Projection operator image and kernell

Question

Proof that:
Linear operator ($P:X\to X$) is projective ($P^2=P$) IFF
$\exists$ direct sum decomposition of X ($X=V\oplus U$), such that $\forall u\in U:Pu=u$ and $\forall v\in V:Pv=0$.

My proof:

$(\Leftarrow)$

Let $x\in X$. As of direct sum definition there exist only one decomposition $x=v+u$.
Then $P(P(x))=P(P(u+v))=P(P(u)+P(v))=P(u)=P(u)+P(v)=P(u+v)=P(x)$

$(\Rightarrow)$

Let $V$ be the nullspace of $P$, and $U=X\backslash V\cup \{0\}$.
For non-trivial case $U\supset\{0\}:$
Suppose $\exists u \in U : P(u)=v \in V, v\neq 0$, but $P(P(u))=P(v)=0\neq P(u)$
This contradicts the projective property of $P$. Thus $range(P)\subseteq U$.
Suppose $u \in U$ and $P(u)=u'$, then $P(P(u))=P(u')$. By projective property $P(u')=u'=P(u)$. Thus $P(u)-P(u')=P(u-u')=0$. Because of $u-u'\notin V $ the only way to satisfy it is $u-u'=0$. So $P(u)=u$ and $range(P)=U$

Please check correctness of my proof or suggest another way. Thanks.

Answer 1

You don't need a basis for $(\Rightarrow)$ (the proof for $(\Leftarrow)$ is perfect). Suppose $X = U \oplus V$ satisfies the conditions. Let $x \in X$ and $V$ be the null space of $P$ and $U$ be the image of $P$.

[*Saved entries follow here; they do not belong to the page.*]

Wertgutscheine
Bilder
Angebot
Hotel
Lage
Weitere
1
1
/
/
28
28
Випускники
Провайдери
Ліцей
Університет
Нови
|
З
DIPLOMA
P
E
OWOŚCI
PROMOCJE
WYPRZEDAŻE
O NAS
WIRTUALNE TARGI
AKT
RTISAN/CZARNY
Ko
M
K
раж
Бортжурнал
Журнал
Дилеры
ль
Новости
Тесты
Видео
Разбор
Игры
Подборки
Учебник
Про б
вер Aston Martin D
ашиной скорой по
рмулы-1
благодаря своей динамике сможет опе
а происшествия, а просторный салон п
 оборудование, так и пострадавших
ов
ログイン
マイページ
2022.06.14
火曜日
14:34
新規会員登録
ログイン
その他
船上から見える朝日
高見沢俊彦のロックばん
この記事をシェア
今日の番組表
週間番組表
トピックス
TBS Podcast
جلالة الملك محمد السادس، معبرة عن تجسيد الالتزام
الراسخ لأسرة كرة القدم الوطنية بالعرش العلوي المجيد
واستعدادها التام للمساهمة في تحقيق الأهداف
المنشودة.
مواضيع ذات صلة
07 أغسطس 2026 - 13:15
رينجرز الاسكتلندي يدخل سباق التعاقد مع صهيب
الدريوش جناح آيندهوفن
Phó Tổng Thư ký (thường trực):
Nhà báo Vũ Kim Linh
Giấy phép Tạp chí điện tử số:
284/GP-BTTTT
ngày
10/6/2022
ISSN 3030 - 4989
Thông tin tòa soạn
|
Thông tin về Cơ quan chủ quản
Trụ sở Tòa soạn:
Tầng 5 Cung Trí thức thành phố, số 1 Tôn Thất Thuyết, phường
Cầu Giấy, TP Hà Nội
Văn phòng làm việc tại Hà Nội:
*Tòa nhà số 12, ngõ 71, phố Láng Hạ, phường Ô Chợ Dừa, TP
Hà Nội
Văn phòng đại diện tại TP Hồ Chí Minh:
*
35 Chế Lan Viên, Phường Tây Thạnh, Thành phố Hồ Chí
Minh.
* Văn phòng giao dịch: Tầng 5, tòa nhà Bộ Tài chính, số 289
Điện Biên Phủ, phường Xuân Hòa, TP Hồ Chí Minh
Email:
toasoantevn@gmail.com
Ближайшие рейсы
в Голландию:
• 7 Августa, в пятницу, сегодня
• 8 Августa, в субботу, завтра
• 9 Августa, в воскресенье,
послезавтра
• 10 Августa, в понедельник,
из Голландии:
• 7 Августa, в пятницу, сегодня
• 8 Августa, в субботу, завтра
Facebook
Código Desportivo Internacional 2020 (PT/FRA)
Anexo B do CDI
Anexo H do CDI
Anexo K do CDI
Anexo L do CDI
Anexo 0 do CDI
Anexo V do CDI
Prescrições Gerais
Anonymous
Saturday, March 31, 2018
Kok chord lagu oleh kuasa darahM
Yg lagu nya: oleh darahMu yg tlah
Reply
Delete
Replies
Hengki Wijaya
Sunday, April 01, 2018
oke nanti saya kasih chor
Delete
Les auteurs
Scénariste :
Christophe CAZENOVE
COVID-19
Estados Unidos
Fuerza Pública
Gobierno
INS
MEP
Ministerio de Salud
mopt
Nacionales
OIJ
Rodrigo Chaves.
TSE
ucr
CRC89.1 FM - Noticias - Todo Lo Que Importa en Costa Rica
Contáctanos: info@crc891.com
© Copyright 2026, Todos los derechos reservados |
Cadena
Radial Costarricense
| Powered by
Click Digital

• By definition of the null space, if $v \in V, Pv = 0$.
• If $u \in U$, then $u = Px$ for some $x$, so $Pu = PPx = Px = u$.
• Let $x \in X$, then $P(x - Px) = Px - PPx = Px - Px = 0$, and so $x = Px + (x - Px)$ belongs to the sum $U + V$. Therefore $X = U + V$.
• Let $x \in U \cap V$. Then $x = Pz$ for some $z$, and $Px =0$. But $0 = Px = PPz = Pz = x$, therefore $U \cap V = 0$.

This finally proves that $X = U \oplus V$ with the required conditions.